Já são notórias as dificuldades em curso na Argentina. O Plano Cavallo enfrenta problemas de ordem fiscal, o déficit comercial incomoda, assim como o custo social da estabilização e os desequilíbrios da previdência. A popularidade do plano e do ministro que lhe deu o nome atingiu o nível mais baixo.
Por acaso, mas não pela primeira vez, recoloca-se no Brasil o debate sobre a viabilidade de seguir o modelo argentino, adotando alguma forma de âncora cambial.
Entretanto, pelo menos desde outubro, vários riscos da opção argentina têm sido apontados no Brasil. Fala-se em desindustrialização, ausência de base fiscal sólida para sustentar a estabilidade cambial e até de vulnerabilidade financeira frente às instabilidades globais.
Mas como o avião que já está prestes a decolar, atingiu-se um ponto irreversível. Não há alternativa se não seguir adiante.
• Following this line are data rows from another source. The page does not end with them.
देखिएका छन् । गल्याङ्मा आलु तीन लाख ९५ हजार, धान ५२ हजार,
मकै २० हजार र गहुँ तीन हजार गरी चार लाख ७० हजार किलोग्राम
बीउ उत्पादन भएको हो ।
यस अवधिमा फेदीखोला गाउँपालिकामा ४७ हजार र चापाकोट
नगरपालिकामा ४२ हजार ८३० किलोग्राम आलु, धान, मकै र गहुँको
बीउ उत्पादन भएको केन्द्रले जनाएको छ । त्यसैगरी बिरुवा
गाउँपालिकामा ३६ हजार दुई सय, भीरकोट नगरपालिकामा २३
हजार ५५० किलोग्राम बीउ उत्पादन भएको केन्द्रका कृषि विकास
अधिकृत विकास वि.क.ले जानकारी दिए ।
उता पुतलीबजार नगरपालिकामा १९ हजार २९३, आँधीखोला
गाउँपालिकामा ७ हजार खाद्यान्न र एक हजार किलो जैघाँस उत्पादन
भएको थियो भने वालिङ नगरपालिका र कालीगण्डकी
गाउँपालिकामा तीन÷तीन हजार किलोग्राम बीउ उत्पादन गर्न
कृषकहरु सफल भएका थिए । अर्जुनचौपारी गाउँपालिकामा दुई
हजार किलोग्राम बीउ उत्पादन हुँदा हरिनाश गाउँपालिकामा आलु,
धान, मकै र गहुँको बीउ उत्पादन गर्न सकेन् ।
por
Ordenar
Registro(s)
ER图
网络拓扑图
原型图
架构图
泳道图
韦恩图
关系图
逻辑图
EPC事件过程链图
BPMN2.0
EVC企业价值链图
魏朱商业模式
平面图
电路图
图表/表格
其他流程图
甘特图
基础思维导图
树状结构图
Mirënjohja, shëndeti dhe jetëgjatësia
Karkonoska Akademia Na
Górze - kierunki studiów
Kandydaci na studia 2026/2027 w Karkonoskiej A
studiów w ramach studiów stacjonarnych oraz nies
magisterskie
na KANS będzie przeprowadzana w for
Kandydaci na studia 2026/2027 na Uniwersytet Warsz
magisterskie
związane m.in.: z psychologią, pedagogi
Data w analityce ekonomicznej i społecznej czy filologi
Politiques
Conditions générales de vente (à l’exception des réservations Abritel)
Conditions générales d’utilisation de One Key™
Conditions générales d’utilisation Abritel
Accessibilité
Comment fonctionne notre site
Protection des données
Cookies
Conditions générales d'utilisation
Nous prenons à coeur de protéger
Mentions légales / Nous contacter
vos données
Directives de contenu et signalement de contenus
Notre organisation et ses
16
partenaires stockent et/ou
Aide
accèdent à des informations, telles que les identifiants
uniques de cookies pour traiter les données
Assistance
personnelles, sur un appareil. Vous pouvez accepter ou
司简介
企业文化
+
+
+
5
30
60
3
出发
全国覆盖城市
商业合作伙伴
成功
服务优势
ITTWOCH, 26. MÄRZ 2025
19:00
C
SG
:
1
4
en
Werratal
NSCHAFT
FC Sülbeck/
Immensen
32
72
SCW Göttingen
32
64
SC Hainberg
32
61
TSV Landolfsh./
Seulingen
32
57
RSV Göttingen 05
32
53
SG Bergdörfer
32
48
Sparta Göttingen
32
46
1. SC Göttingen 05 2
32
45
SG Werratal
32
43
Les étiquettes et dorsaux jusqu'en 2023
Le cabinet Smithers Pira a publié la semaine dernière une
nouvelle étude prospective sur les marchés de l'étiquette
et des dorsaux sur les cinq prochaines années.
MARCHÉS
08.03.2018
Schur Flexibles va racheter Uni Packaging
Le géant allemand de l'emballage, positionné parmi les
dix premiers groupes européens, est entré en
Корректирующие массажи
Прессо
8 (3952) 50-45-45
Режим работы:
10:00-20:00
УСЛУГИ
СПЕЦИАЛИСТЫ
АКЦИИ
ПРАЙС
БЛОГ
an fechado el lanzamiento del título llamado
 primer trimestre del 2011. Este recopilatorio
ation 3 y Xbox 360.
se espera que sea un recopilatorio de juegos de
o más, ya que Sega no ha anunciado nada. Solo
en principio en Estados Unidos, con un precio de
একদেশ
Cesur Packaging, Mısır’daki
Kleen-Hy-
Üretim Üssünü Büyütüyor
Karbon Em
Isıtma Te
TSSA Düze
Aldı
Há dois aspectos a considerar, um de curto, outro de longo prazo. No curto prazo, desvalorizar o real seria eliminar uma âncora sem ter outra para substituí-la. Numa economia ainda indexada, a desvalorização cambial seria combustível de mais inflação. E seria abalado, de modo talvez irreversível, um componente psicológico essencial à estabilização das expectativas.
No longo prazo, entretanto, há muitas alternativas. Feito um ajuste fiscal decente, criadas as condições para a redução consistente das taxas de juros, desindexada a economia, aí sim será possível, até aceitável se não desejável, que se promovam correções no modelo cambial. E que se aprofundem políticas de estímulo à modernização produtiva, à redução de custos trabalhistas ou de financiamento tanto a exportadores quanto a produtores locais. Como já anunciou o próprio FHC, a respeito da inserção internacional da economia brasileira, num horizonte mais amplo será imperativo "integrar sem desintegrar".
Há muita gente sofrendo hoje de uma espécie de síndrome de Cavallo. O risco maior é transformarem essa cautela justificada em obstáculo à mudança e à estabilização.